Your instructions = Each line below is to be repeated exactly; any picture is to be left out.

BEGIN Source data

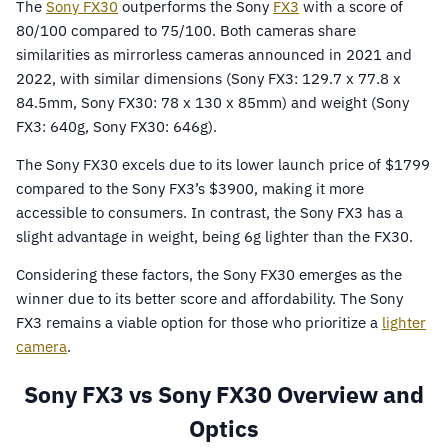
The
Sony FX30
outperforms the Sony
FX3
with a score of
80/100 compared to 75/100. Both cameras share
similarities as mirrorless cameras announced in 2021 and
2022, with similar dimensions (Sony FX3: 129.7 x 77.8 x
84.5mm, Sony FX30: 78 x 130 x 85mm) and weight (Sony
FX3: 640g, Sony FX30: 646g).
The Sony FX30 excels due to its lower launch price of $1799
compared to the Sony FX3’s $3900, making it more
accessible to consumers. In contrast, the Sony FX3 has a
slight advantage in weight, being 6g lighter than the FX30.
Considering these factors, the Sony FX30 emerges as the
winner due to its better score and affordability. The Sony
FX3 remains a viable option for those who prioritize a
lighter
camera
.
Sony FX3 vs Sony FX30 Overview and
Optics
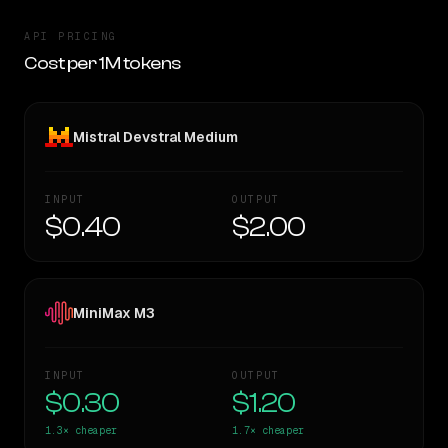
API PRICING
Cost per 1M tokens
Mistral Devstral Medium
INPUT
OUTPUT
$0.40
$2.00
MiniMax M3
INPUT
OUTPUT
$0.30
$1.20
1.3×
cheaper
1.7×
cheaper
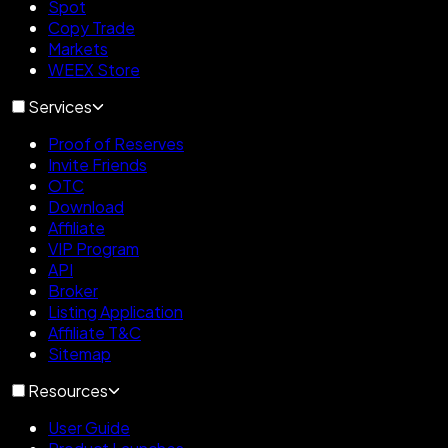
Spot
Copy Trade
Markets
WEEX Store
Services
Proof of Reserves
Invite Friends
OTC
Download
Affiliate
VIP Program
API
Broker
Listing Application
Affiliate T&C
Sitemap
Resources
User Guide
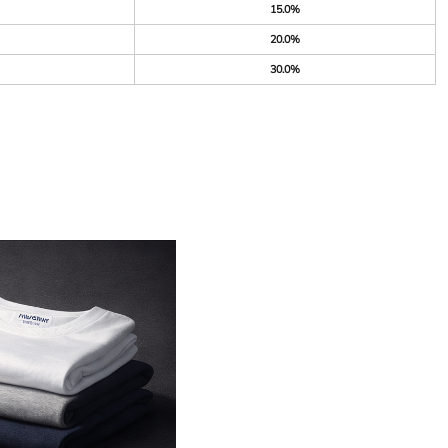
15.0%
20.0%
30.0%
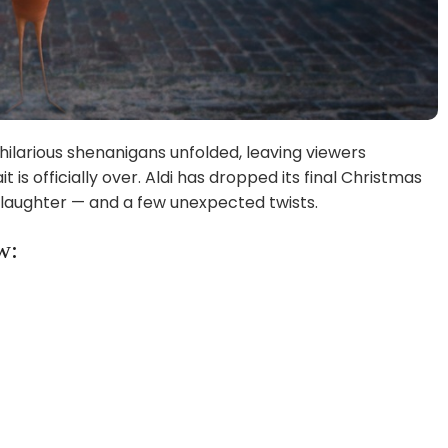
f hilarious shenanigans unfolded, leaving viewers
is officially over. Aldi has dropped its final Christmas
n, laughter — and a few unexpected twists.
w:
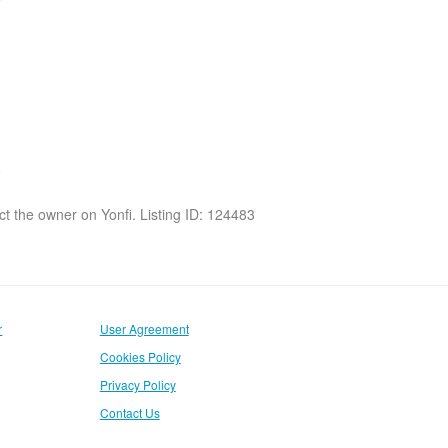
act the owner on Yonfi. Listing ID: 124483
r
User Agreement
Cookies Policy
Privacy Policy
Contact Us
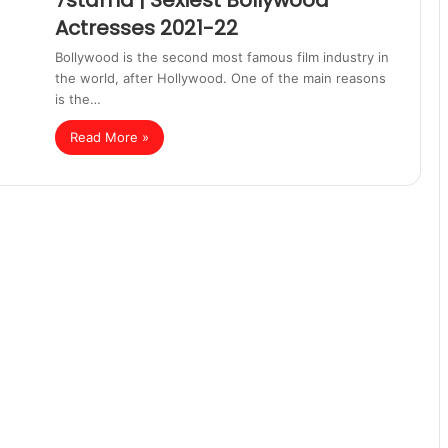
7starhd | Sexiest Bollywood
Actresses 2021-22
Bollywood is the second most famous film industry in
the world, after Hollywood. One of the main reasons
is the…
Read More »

END Source data

Solution for this problem =
The
Sony FX30
outperforms the Sony
FX3
with a score of
80/100 compared to 75/100. Both cameras share
similarities as mirrorless cameras announced in 2021 and
2022, with similar dimensions (Sony FX3: 129.7 x 77.8 x
84.5mm, Sony FX30: 78 x 130 x 85mm) and weight (Sony
FX3: 640g, Sony FX30: 646g).
The Sony FX30 excels due to its lower launch price of $1799
compared to the Sony FX3’s $3900, making it more
accessible to consumers. In contrast, the Sony FX3 has a
slight advantage in weight, being 6g lighter than the FX30.
Considering these factors, the Sony FX30 emerges as the
winner due to its better score and affordability. The Sony
FX3 remains a viable option for those who prioritize a
lighter
camera
.
Sony FX3 vs Sony FX30 Overview and
Optics
API PRICING
Cost per 1M tokens
Mistral Devstral Medium
INPUT
OUTPUT
$0.40
$2.00
MiniMax M3
INPUT
OUTPUT
$0.30
$1.20
1.3×
cheaper
1.7×
cheaper
Spot
Copy Trade
Markets
WEEX Store
Services
Proof of Reserves
Invite Friends
OTC
Download
Affiliate
VIP Program
API
Broker
Listing Application
Affiliate T&C
Sitemap
Resources
User Guide
15.0%
20.0%
30.0%
f hilarious shenanigans unfolded, leaving viewers
is officially over. Aldi has dropped its final Christmas
n, laughter — and a few unexpected twists.
w:
act the owner on Yonfi. Listing ID: 124483
r
User Agreement
Cookies Policy
Privacy Policy
Contact Us
7starhd | Sexiest Bollywood
Actresses 2021-22
Bollywood is the second most famous film industry in
the world, after Hollywood. One of the main reasons
is the…
Read More »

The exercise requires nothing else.